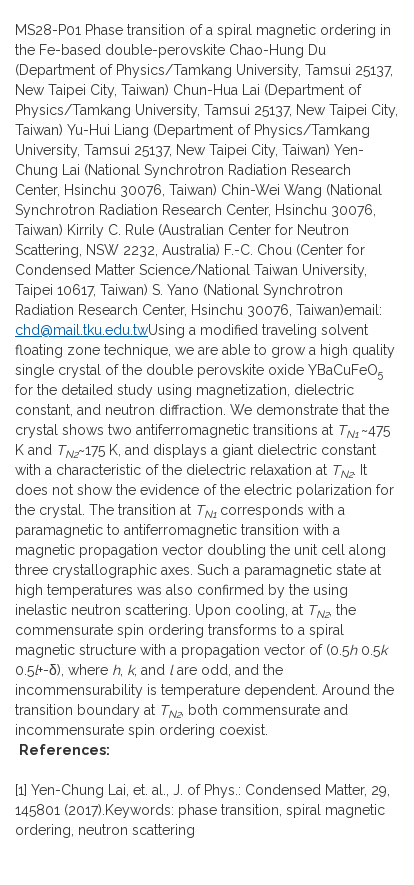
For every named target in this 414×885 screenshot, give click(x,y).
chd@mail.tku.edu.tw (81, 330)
:::::
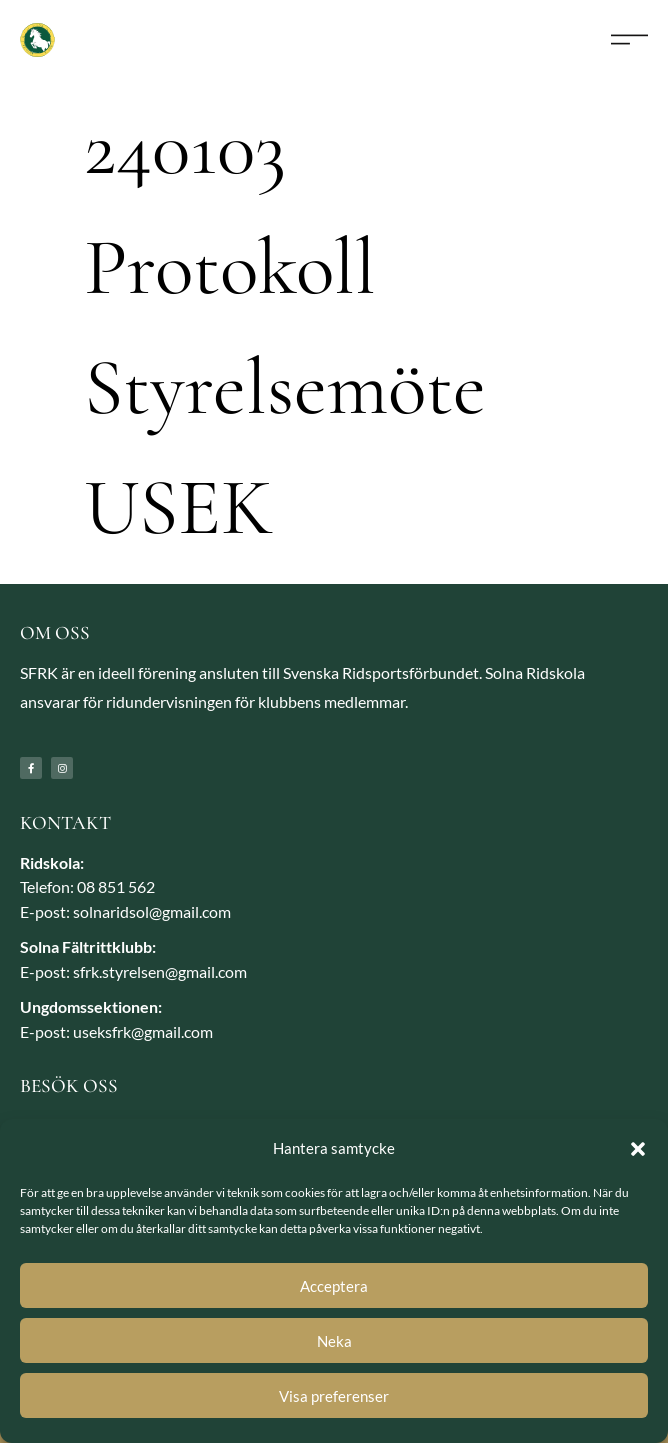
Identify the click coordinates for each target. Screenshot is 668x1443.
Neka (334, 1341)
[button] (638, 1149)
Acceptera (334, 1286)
:::::
• [Directions for this task]: Go through the material above and output exactly the lines from the one containing "Identify the click" through the one containing "Acceptera (334, 1286)".

• [Response area]:
Identify the click coordinates for each target. Screenshot is 668x1443.
Neka (334, 1341)
[button] (638, 1149)
Acceptera (334, 1286)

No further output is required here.